Bei JOptionPane ohne Thread ist es mir klar, dass normalerweise zuerst JOptionPane geöffnet wird und nach dem OK-Drücken kommt anschliessend das nächste Fenster. Das Thread möchte ich aber nicht weglassen. 

[HIGHLIGHT="Java"]import javax.swing.*;

public class TestFrame {

	public TestFrame()
	{
		new Thread()
		{
			public void run()
			{
				SwingUtilities.invokeLater(new Runnable() {
					public void run() {
						JOptionPane.showMessageDialog( null, "Hiermit kann ich nicht schliessen!", "Test",  JOptionPane.INFORMATION_MESSAGE );
					}
				});
			}
		}.start();

		JFrame frame = new JFrame();
		frame.setAlwaysOnTop( true );
		frame.setSize( 300, 300 );
		frame.setTitle( "Test" );
		frame.add( new JButton( "Test" ) );
		frame.pack();
		frame.setVisible( true );
	}

	public static void main(String[] args) {
		new TestFrame();
	}
}[/HIGHLIGHT]

Gruß
Iron Monkey


----------



## Marco13 (5. Apr 2009)

Ich gehe mal davon aus, dass da AUCH einige Schwierigkeiten bestehen, die nichts mit Java zu tun haben.
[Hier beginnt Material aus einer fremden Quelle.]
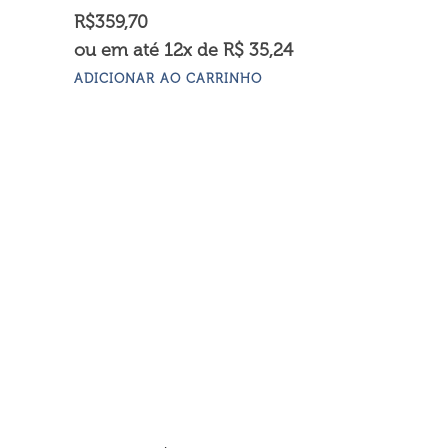
R$
359,70
ou em até 12x de R$ 35,24
ADICIONAR AO CARRINHO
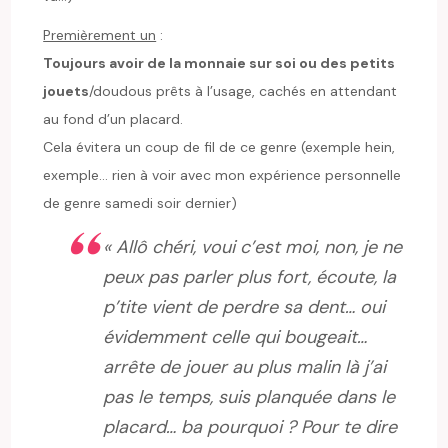
Premièrement un
:
Toujours avoir de la monnaie sur soi ou des petits
jouets
/doudous prêts à l’usage, cachés en attendant
au fond d’un placard.
Cela évitera un coup de fil de ce genre (exemple hein,
exemple… rien à voir avec mon expérience personnelle
de genre samedi soir dernier)
« Allô chéri, voui c’est moi, non, je ne
peux pas parler plus fort, écoute, la
p’tite vient de perdre sa dent… oui
évidemment celle qui bougeait…
arrête de jouer au plus malin là j’ai
pas le temps, suis planquée dans le
placard… ba pourquoi ? Pour te dire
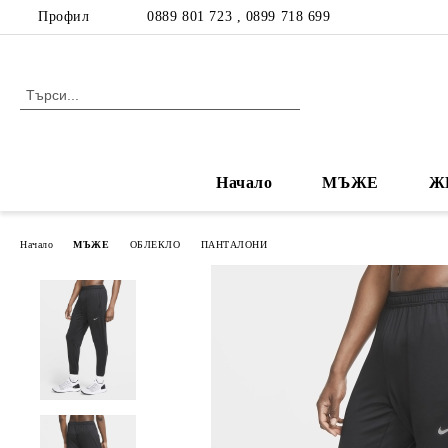
Профил
0889 801 723 , 0899 718 699
Начало
МЪЖЕ
Ж
Начало
МЪЖЕ
ОБЛЕКЛО
ПАНТАЛОНИ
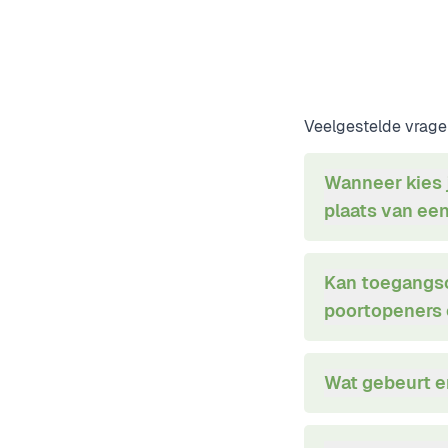
Veelgestelde vrage
Wanneer kies 
plaats van een
Kan toegangsc
poortopeners
Wat gebeurt er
Würde es dir leichter fallen, die Frage... z.B. auf englisch zu stellen?


----------



## hdi (5. Apr 2009)

Hast du denn einen guten Grund warum das Fenster alwaysOnTop sein soll? Wenn nicht, schmeiss es raus. Das ist nun mal eine Einstellung, die fast nie Sinn macht und jeden User ankotzt.


----------